Author’s note: Pun intended
If you are intending to go through the madness, I would say, do it thoroughly: Visit the first two parts I do: The Indian Way (Part 1) and I do: The Indian Way (Part 2). It will help you understand the whole song and dance sequence that ensued before we reached this point in an Indian “arranged marriage” where everyone knows everything about the “boy” and the “girl” except the boy and the girl themselves. For the unversed, “arranged marriage” is a complex process to simplify the process of finding a man for every girl and a girl for every man” ((henceforth incorrectly called “the boy” though he is probably in his late twenties or early thirties).
In the previous two posts, we have already covered the first twelve steps of the process.

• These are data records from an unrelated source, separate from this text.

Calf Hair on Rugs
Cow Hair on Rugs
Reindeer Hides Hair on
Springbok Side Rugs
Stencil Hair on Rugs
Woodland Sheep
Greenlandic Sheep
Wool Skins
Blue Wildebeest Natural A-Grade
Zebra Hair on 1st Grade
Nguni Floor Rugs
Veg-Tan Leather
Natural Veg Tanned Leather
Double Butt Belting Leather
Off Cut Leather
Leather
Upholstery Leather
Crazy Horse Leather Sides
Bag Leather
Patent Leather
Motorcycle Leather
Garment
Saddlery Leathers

The boy and the girl are now engaged and are totally unaware of each other, except that their relationship is now official. Infact, if the event wasn’t photographed, you could swap the girl with a cousin and the boy will probably not notice because they met only for 10 minutes, and she was wearing so much make up, he can’t tell her from Lady Gaga. The girl would also not notice swapping the boy because, in all probability, she never saw his face—she was supposed to behave shy and look at her feet all the time.

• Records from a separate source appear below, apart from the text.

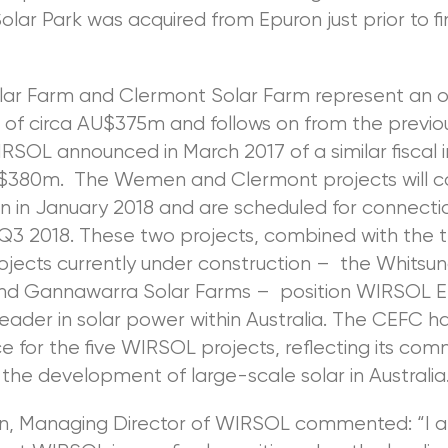
lar Park was acquired from Epuron just prior to fi
r Farm and Clermont Solar Farm represent an ov
 of circa AU$375m and follows on from the previo
RSOL announced in March 2017 of a similar fiscal
U$380m. The Wemen and Clermont projects will
n in January 2018 and are scheduled for connecti
 Q3 2018. These two projects, combined with the 
jects currently under construction – the Whitsun
nd Gannawarra Solar Farms – position WIRSOL E
leader in solar power within Australia. The CEFC h
e for the five WIRSOL projects, reflecting its co
the development of large-scale solar in Australia
, Managing Director of WIRSOL commented: “I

The family is beside itself with sheer relief that the “whole thing was finally done”—a mistaken belief that is soon broken by the grandmother’s proclamation that they must perform the marriage within three months. “You must not keep a marriage waiting, else something will go wrong!” By ‘something’, she obviously means that the boy will find out about the girl’s motorbiking aspirations and her lack of culinary skills! So, the madness begins afresh.
Step 13: Pandit ji’s approval again
The father, brother and everybody else interested runs to Pandit ji (the priest) and requests him to check the star-chart and decide a date that is within the next three months. 7 times out of 10, there is none. So, they ask him to look more carefully—there has to be something! Rather reluctantly, he then quotes a couple of dates when marriage is possible. The time, for some reason, is always at some ungodly hour of night (or early morning if it is after 3.30 am).
The date is shared with the middleman, who then shares it with the boy’s family. They had been through the same scenario with their own grandmother and had been consulting their own Pandit ji, who had given three totally different dates instead.
To-and-fro ensues between the two parties, both pulling to make sure their own Pandit ji wins. Eventually the boy’s party wins because they are the ladkewala (boy’s party) and cannot be reasoned with.
Author’s note: Unbeknown to the parties, the difference in the number of dates provided to them is due to the availability of the two Pandit jis on the said dates.
You see, the astrological arrangements (which most of us don’t understand) are such that there are only 7-8 auspicious dates every month. Now, you can’t get married in December or January because it is too cold and women have to wear sweaters, unable to show-off the embroidery on their dresses. You can’t get married from April till September because it is too hot and the make-up becomes runny and clothes sweaty. Apparently, there is no water-proof make-up invented yet that can deal with the Indian summer.
So, if a family ever daringly ventures into a marriage in the other inhospitable months, it is forever remembered as a family with bad choices, bad living arrangements, not enough ACs, coolers and water geysers, thoughtless of other people’s inconvenience, supplier of hot drinking water in summers/cold bathing water in winters and, in general, harbinger of bad news. It is a reputation the family is never able to live down and is looked upon suspiciously in all the upcoming marriages in the family.
So, you must get married in Feb, March, October or November. So, there are around 30 suitable marriage dates per year. At least one Pandit ji must preside on the event. Considering that there are millions of marriages every year in India, the competition to book Pandit ji is crazy.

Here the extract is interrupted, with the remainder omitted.